Having considered the terms of the Proposed Acquisition and the Incentive
Arrangements and the benefits of the Proposed Acquisition and the Incentive
Arrangements to the Group, the Directors are of the view that the Proposed
Acquisition and the Incentive Arrangements are in the best interests of the
Company.

 

5.         FINANCIAL EFFECTS OF THE PROPOSED ACQUISITION AND THE
INCENTIVE ARRANGEMENTS

 

The proforma financial effects are presented purely for illustrative purposes
only and are therefore not necessarily indicative of the actual financial
performance or position of the Group after completion of the Proposed
Acquisition and the Incentive Arrangements.

 

The proforma financial effects of the Proposed Acquisition and the Incentive
Arrangements on the net tangible assets ("NTA") attributable to the owners of
the Company per Share and the earnings per share ("EPS"), and gearing of the
Group are set out below.

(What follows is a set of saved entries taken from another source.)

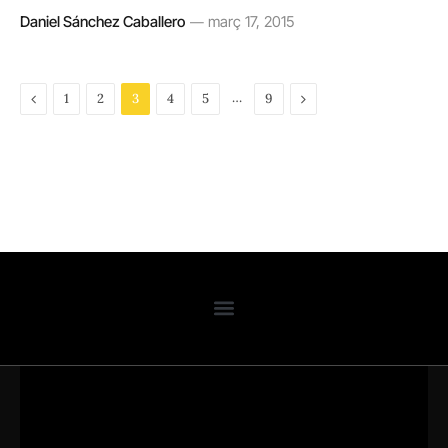
Daniel Sánchez Caballero
març 17, 2015
Previous
…
Next
1
2
3
4
5
9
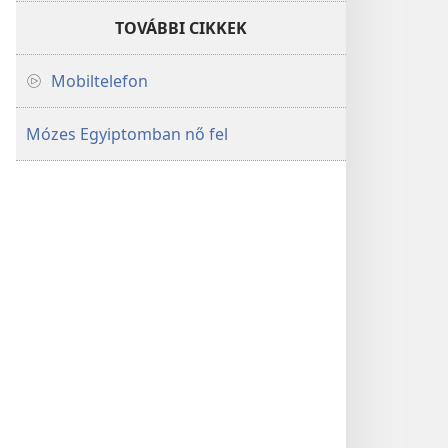
TOVÁBBI CIKKEK
Mobiltelefon
Mózes Egyiptomban nő fel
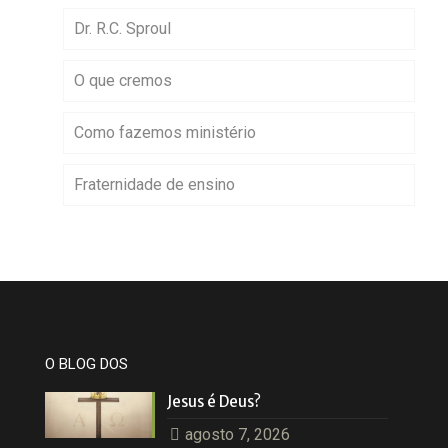
Dr. R.C. Sproul
O que cremos
Como fazemos ministério
Fraternidade de ensino
O BLOG DOS
Jesus é Deus?
agosto 7, 2026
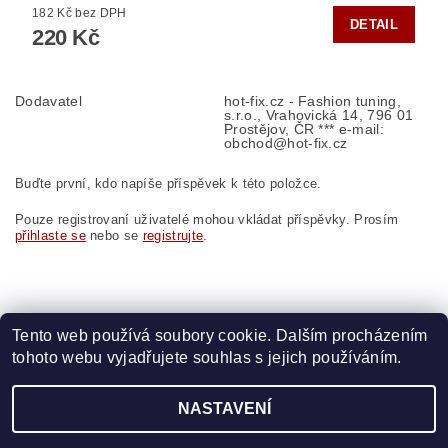
182 Kč bez DPH
DETAIL
220 Kč
Dodavatel
hot-fix.cz - Fashion tuning,
s.r.o., Vrahovická 14, 796 01
Prostějov, ČR *** e-mail:
obchod@hot-fix.cz
Buďte první, kdo napíše příspěvek k této položce.
Pouze registrovaní uživatelé mohou vkládat příspěvky. Prosím
přihlaste se
nebo se
registrujte
.
Tento web používá soubory cookie. Dalším procházením
tohoto webu vyjadřujete souhlas s jejich používáním.
Zboží.cz
|
Heureka.cz
|
Vyšívací.cz
|
Crystalstyle.cz
NASTAVENÍ
2026 ©
HOT-FIX
, všechna práva vyhrazena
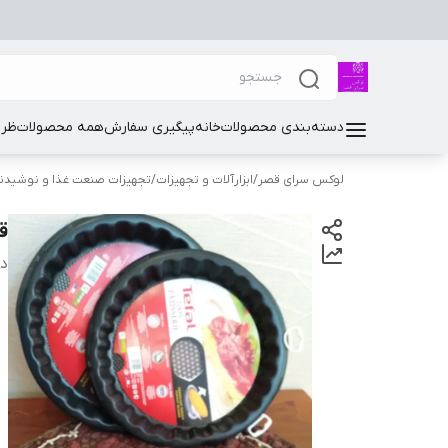
دسته‌بندی محصولات
خانه
پیگیری سفارش
همه محصولات
ظرو
لوکس سرای قصر
/
ابزارآلات و تجهیزات
/
تجهیزات صنعت غذا و نوشیدن
ق
دس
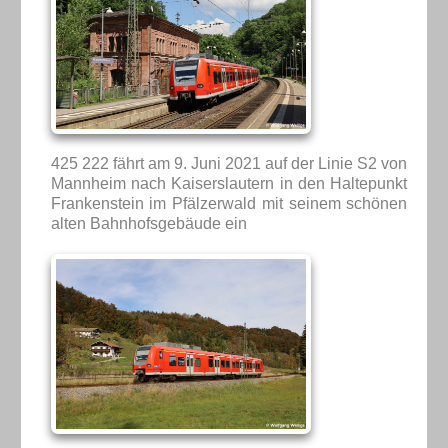
425 222 fährt am 9. Juni 2021 auf der Linie S2 von
Mannheim nach Kaiserslautern in den Haltepunkt
Frankenstein im Pfälzerwald mit seinem schönen
alten Bahnhofsgebäude ein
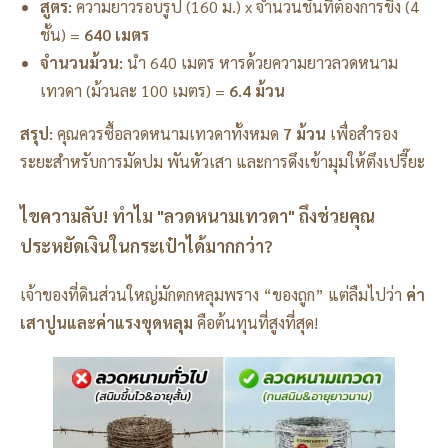
สูตร:
ความยาวรอบรูป (160 ม.) x จำนวนชั้นที่ต้องการขึง (4
ชั้น) =
640 เมตร
จำนวนม้วน:
นำ 640 เมตร หารด้วยความยาวลวดหนาม
เทวดา (ม้วนละ 100 เมตร) =
6.4 ม้วน
สรุป:
คุณควรซื้อลวดหนามเทวดาทั้งหมด
7 ม้วน
เพื่อสำรอง
ระยะสำหรับการมัดปม พันหัวเสา และการดึงเข้ามุมให้ตึงเปรี๊ยะ
ไขความลับ! ทำไม "ลวดหนามเทวดา" ถึงช่วยคุณ
ประหยัดเงินในกระเป๋าได้มากกว่า?
เจ้าของที่ดินส่วนใหญ่มักตกหลุมพราง “ของถูก” แต่ลืมไปว่า
ค่า
เสาปูนและค่าแรงขุดหลุม
คือต้นทุนที่สูงที่สุด!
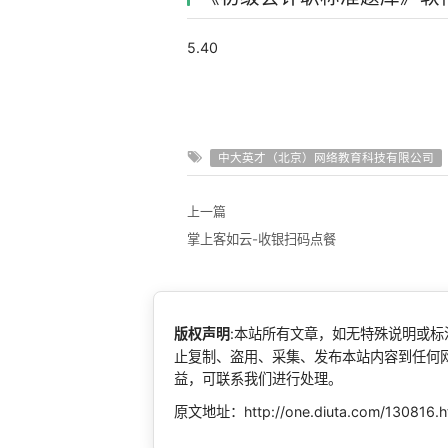
5.40
中大英才（北京）网络教育科技有限公司
上一篇
掌上客如云-收银扫码点餐
版权声明
:本站所有文章，如无特殊说明或
止复制、盗用、采集、发布本站内容到任何
益，可联系我们进行处理。
原文地址：http://one.diuta.com/130816.h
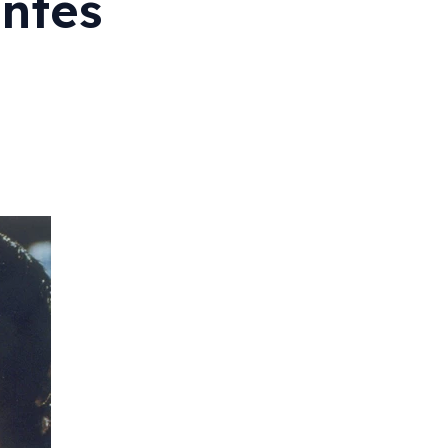
entés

The proforma financial effects have been prepared
based on the latest audited consolidated financial statements of the Group as
at 31 December 2023, and on the following key bases and assumptions:

 

(i)            the financial effects of the Proposed Acquisition
and the Incentive Arrangements on the NTA per Share of the Company for FY2023
are computed assuming that the Company's placement exercise of S$27.0 million
and dual listing placing exercise of S$13.5 million (collectively, the "2024
Placement Exercises") had been completed on 31 December 2023;

 

(ii)           the financial effects of the Proposed Acquisition and
the Incentive Arrangements on the EPS of the Company for FY2023 are computed
assuming that the 2024 Placement Exercises had been completed on 1 January
2023; and

 

(iii)          the computation does not take into account any
expenses that may be incurred in relation to the Proposed Acquisition and the
Incentive Arrangements.

 

It is noted that the financial results of Mineloader for FY2023 is audited
based PRC GAAP. As such, this may be subject to adjustments based on IFRS
which is currently adopted by the Company.

 

(a)          Effect on NTA per Share

 

For illustrative purposes only, the proforma financial effects of the Proposed
Acquisition and the Incentive Arrangements on the Group's NTA per Share,
assuming that the Proposed Acquisition and the Incentive Arrangements had been
completed on 31 December 2023, being the end of the most recently audited and
completed financial year, are set out below:

 

                                                             As at 31 December 2023  After the 2024 Placement Exercises, but before the completion of the Proposed  After the 2024 Placement Exercises, and the completion of the Proposed
                                                                                     Acquisition and the Incentive Arrangements*                                    Acquisition and the Incentive Arrangements
 NTA (US$'000)                                               18,699                  47,995((1))                                                                    53,570((3))
 Number of issued Shares (excluding treasury shares) ('000)  279,698                 440,365((2))                                                                   456,725((4))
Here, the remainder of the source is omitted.